Rendered page images
· · · ·

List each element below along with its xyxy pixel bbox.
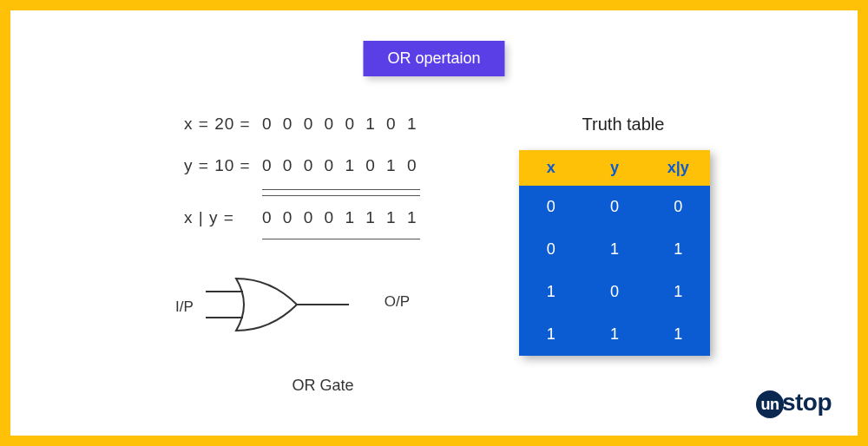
- truth-cell: 1: [582, 228, 646, 271]
- truth-cell: 1: [519, 271, 582, 313]
- truth-header-y: y: [582, 150, 646, 186]
- logo-circle-icon: un: [756, 390, 784, 418]
- equation-x: x = 20 = 0 0 0 0 0 1 0 1: [184, 106, 479, 142]
- truth-header-x: x: [519, 150, 582, 186]
- y-bits: 0 0 0 0 1 0 1 0: [262, 148, 420, 190]
- result-bits: 0 0 0 0 1 1 1 1: [262, 208, 420, 226]
- result-label: x | y =: [184, 200, 262, 236]
- truth-cell: 0: [519, 186, 582, 228]
- logo-rest: stop: [782, 389, 832, 416]
- x-label: x = 20 =: [184, 106, 262, 142]
- gate-caption: OR Gate: [167, 377, 479, 395]
- equation-y: y = 10 = 0 0 0 0 1 0 1 0: [184, 148, 479, 190]
- equations-block: x = 20 = 0 0 0 0 0 1 0 1 y = 10 = 0 0 0 …: [184, 106, 479, 239]
- truth-table-title: Truth table: [519, 115, 727, 134]
- logo-first: un: [760, 396, 779, 414]
- brand-logo: un stop: [756, 389, 832, 418]
- table-row: 1 0 1: [519, 271, 710, 313]
- gate-output-label: O/P: [385, 293, 410, 311]
- x-bits: 0 0 0 0 0 1 0 1: [262, 106, 420, 142]
- truth-cell: 0: [647, 186, 710, 228]
- table-row: 0 1 1: [519, 228, 710, 271]
- truth-cell: 1: [647, 228, 710, 271]
- truth-cell: 0: [582, 186, 646, 228]
- result-bits-wrap: 0 0 0 0 1 1 1 1: [262, 195, 420, 240]
- truth-table: x y x|y 0 0 0 0 1 1: [519, 150, 710, 356]
- right-column: Truth table x y x|y 0 0 0 0: [519, 115, 727, 395]
- truth-cell: 1: [647, 313, 710, 356]
- title-badge: OR opertaion: [363, 41, 504, 76]
- title-text: OR opertaion: [387, 49, 480, 67]
- content-area: x = 20 = 0 0 0 0 0 1 0 1 y = 10 = 0 0 0 …: [184, 106, 727, 395]
- truth-cell: 0: [582, 271, 646, 313]
- truth-cell: 0: [519, 228, 582, 271]
- table-row: 0 0 0: [519, 186, 710, 228]
- truth-cell: 1: [519, 313, 582, 356]
- gate-input-label: I/P: [175, 298, 194, 316]
- truth-cell: 1: [582, 313, 646, 356]
- left-column: x = 20 = 0 0 0 0 0 1 0 1 y = 10 = 0 0 0 …: [184, 106, 479, 395]
- table-row: 1 1 1: [519, 313, 710, 356]
- diagram-frame: OR opertaion x = 20 = 0 0 0 0 0 1 0 1 y …: [0, 0, 868, 446]
- y-label: y = 10 =: [184, 148, 262, 184]
- equation-result: x | y = 0 0 0 0 1 1 1 1: [184, 195, 479, 240]
- truth-header-row: x y x|y: [519, 150, 710, 186]
- truth-cell: 1: [647, 271, 710, 313]
- truth-header-xy: x|y: [647, 150, 710, 186]
- or-gate-diagram: I/P O/P: [184, 266, 427, 361]
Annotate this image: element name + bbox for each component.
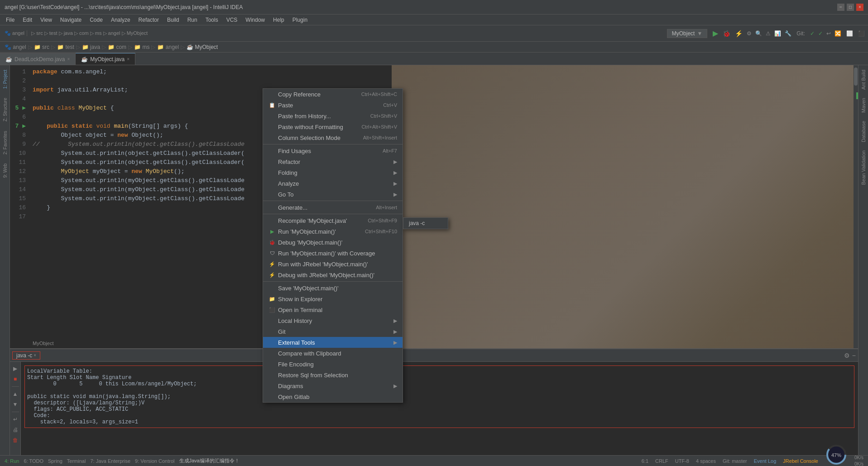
sidebar-bean-validation[interactable]: Bean Validation [859, 147, 868, 188]
status-spring-tab[interactable]: Spring [48, 458, 62, 464]
stop-btn[interactable]: ■ [11, 375, 20, 384]
event-log-btn[interactable]: Event Log [754, 458, 777, 464]
ctx-run-coverage[interactable]: 🛡Run 'MyObject.main()' with Coverage [263, 248, 403, 259]
ctx-diagrams[interactable]: Diagrams ▶ [263, 380, 403, 391]
ctx-paste[interactable]: 📋Paste Ctrl+V [263, 100, 403, 110]
scroll-down-btn[interactable]: ▼ [11, 400, 20, 409]
menu-view[interactable]: View [37, 16, 56, 24]
toolbar-btn5[interactable]: 🔧 [785, 30, 791, 37]
run-button[interactable]: ▶ [713, 29, 718, 38]
coverage-button[interactable]: ⚡ [735, 30, 743, 37]
tab-myobject-close[interactable]: × [127, 57, 129, 62]
breadcrumb-src[interactable]: 📁 src [34, 44, 49, 50]
status-todo-tab[interactable]: 6: TODO [24, 458, 43, 464]
sidebar-project[interactable]: 1: Project [0, 65, 10, 93]
run-config-selector[interactable]: MyObject ▼ [667, 29, 708, 38]
breadcrumb-com[interactable]: 📁 com [108, 44, 126, 50]
git-btn1[interactable]: ✓ [810, 30, 815, 37]
git-btn2[interactable]: ✓ [818, 30, 823, 37]
tab-myobject[interactable]: ☕ MyObject.java × [76, 53, 135, 65]
menu-help[interactable]: Help [269, 16, 288, 24]
status-run-tab[interactable]: 4: Run [5, 458, 19, 464]
run-tab-close[interactable]: × [34, 353, 36, 358]
sidebar-favorites[interactable]: 2: Favorites [0, 126, 10, 159]
git-btn3[interactable]: ↩ [826, 30, 831, 37]
ctx-copy-reference[interactable]: Copy Reference Ctrl+Alt+Shift+C [263, 89, 403, 100]
ctx-show-explorer[interactable]: 📁Show in Explorer [263, 293, 403, 304]
ctx-debug-jrebel[interactable]: ⚡Debug with JRebel 'MyObject.main()' [263, 269, 403, 280]
breadcrumb-test[interactable]: 📁 test [57, 44, 74, 50]
ctx-run[interactable]: ▶Run 'MyObject.main()' Ctrl+Shift+F10 [263, 226, 403, 237]
status-version-tab[interactable]: 9: Version Control [135, 458, 174, 464]
breadcrumb-myobject[interactable]: ☕ MyObject [187, 44, 218, 50]
ctx-local-history[interactable]: Local History ▶ [263, 315, 403, 326]
toolbar-btn3[interactable]: ⚠ [766, 30, 771, 37]
menu-plugin[interactable]: Plugin [289, 16, 311, 24]
breadcrumb-angel[interactable]: 🐾 angel [5, 44, 26, 50]
ctx-recompile[interactable]: Recompile 'MyObject.java' Ctrl+Shift+F9 [263, 215, 403, 226]
ctx-generate[interactable]: Generate... Alt+Insert [263, 202, 403, 213]
breadcrumb-java[interactable]: 📁 java [82, 44, 100, 50]
sidebar-structure[interactable]: Z: Structure [0, 93, 10, 126]
menu-code[interactable]: Code [86, 16, 106, 24]
sidebar-database[interactable]: Database [859, 117, 868, 146]
tab-deadlock[interactable]: ☕ DeadLockDemo.java × [0, 53, 76, 65]
menu-run[interactable]: Run [184, 16, 201, 24]
menu-navigate[interactable]: Navigate [57, 16, 85, 24]
ctx-run-jrebel[interactable]: ⚡Run with JRebel 'MyObject.main()' [263, 259, 403, 269]
submenu-java-c[interactable]: java -c [403, 218, 448, 229]
breadcrumb-ms[interactable]: 📁 ms [134, 44, 149, 50]
menu-analyze[interactable]: Analyze [107, 16, 134, 24]
debug-button[interactable]: 🐞 [723, 30, 730, 37]
tab-deadlock-close[interactable]: × [67, 57, 70, 62]
sidebar-web[interactable]: 9: Web [0, 159, 10, 183]
run-minimize-icon[interactable]: − [852, 352, 856, 359]
menu-vcs[interactable]: VCS [223, 16, 241, 24]
status-terminal-tab[interactable]: Terminal [67, 458, 86, 464]
code-editor[interactable]: package com.ms.angel; import java.util.A… [30, 65, 858, 348]
wrap-btn[interactable]: ↵ [11, 415, 20, 424]
jrebel-console-btn[interactable]: JRebel Console [783, 458, 818, 464]
ctx-debug[interactable]: 🐞Debug 'MyObject.main()' [263, 237, 403, 248]
ctx-open-gitlab[interactable]: Open Gitlab [263, 391, 403, 402]
ctx-column-select[interactable]: Column Selection Mode Alt+Shift+Insert [263, 132, 403, 143]
toolbar-extra1[interactable]: ⬜ [846, 30, 853, 37]
git-btn4[interactable]: 🔀 [834, 30, 841, 37]
breadcrumb-angel2[interactable]: 📁 angel [157, 44, 179, 50]
toolbar-btn4[interactable]: 📊 [774, 30, 781, 37]
ctx-analyze[interactable]: Analyze ▶ [263, 178, 403, 189]
run-btn[interactable]: ▶ [11, 364, 20, 373]
sidebar-maven[interactable]: Maven [859, 94, 868, 116]
ctx-find-usages[interactable]: Find Usages Alt+F7 [263, 145, 403, 156]
ctx-external-tools[interactable]: External Tools ▶ [263, 337, 403, 348]
run-settings-icon[interactable]: ⚙ [844, 352, 850, 359]
ctx-goto[interactable]: Go To ▶ [263, 189, 403, 200]
toolbar-extra2[interactable]: ⬛ [858, 30, 865, 37]
ctx-git[interactable]: Git ▶ [263, 326, 403, 337]
clear-btn[interactable]: 🗑 [11, 436, 20, 445]
menu-edit[interactable]: Edit [19, 16, 36, 24]
menu-refactor[interactable]: Refactor [135, 16, 163, 24]
sidebar-ant-build[interactable]: Ant Build [859, 66, 868, 93]
ctx-refactor[interactable]: Refactor ▶ [263, 156, 403, 167]
ctx-folding[interactable]: Folding ▶ [263, 167, 403, 178]
menu-window[interactable]: Window [242, 16, 269, 24]
ctx-paste-history[interactable]: Paste from History... Ctrl+Shift+V [263, 110, 403, 121]
run-tab-indicator[interactable]: java -c × [12, 351, 40, 360]
maximize-button[interactable]: □ [847, 4, 854, 11]
close-button[interactable]: × [856, 4, 863, 11]
scroll-up-btn[interactable]: ▲ [11, 389, 20, 399]
ctx-file-encoding[interactable]: File Encoding [263, 359, 403, 370]
menu-tools[interactable]: Tools [202, 16, 222, 24]
ctx-paste-no-format[interactable]: Paste without Formatting Ctrl+Alt+Shift+… [263, 121, 403, 132]
toolbar-btn2[interactable]: 🔍 [755, 30, 762, 37]
ctx-save[interactable]: Save 'MyObject.main()' [263, 283, 403, 293]
ctx-compare-clipboard[interactable]: Compare with Clipboard [263, 348, 403, 359]
menu-build[interactable]: Build [163, 16, 183, 24]
minimize-button[interactable]: − [837, 4, 844, 11]
status-java-ent-tab[interactable]: 7: Java Enterprise [90, 458, 130, 464]
menu-file[interactable]: File [2, 16, 18, 24]
toolbar-btn1[interactable]: ⚙ [747, 30, 752, 37]
ctx-restore-sql[interactable]: Restore Sql from Selection [263, 370, 403, 380]
print-btn[interactable]: 🖨 [11, 425, 20, 434]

· · · ·

**PROMPT:**
The word is "Tools". Copy every line above where it appears.

**ANSWER:**
ctx-external-tools[interactable]: External Tools ▶ [263, 337, 403, 348]
menu-tools[interactable]: Tools [202, 16, 222, 24]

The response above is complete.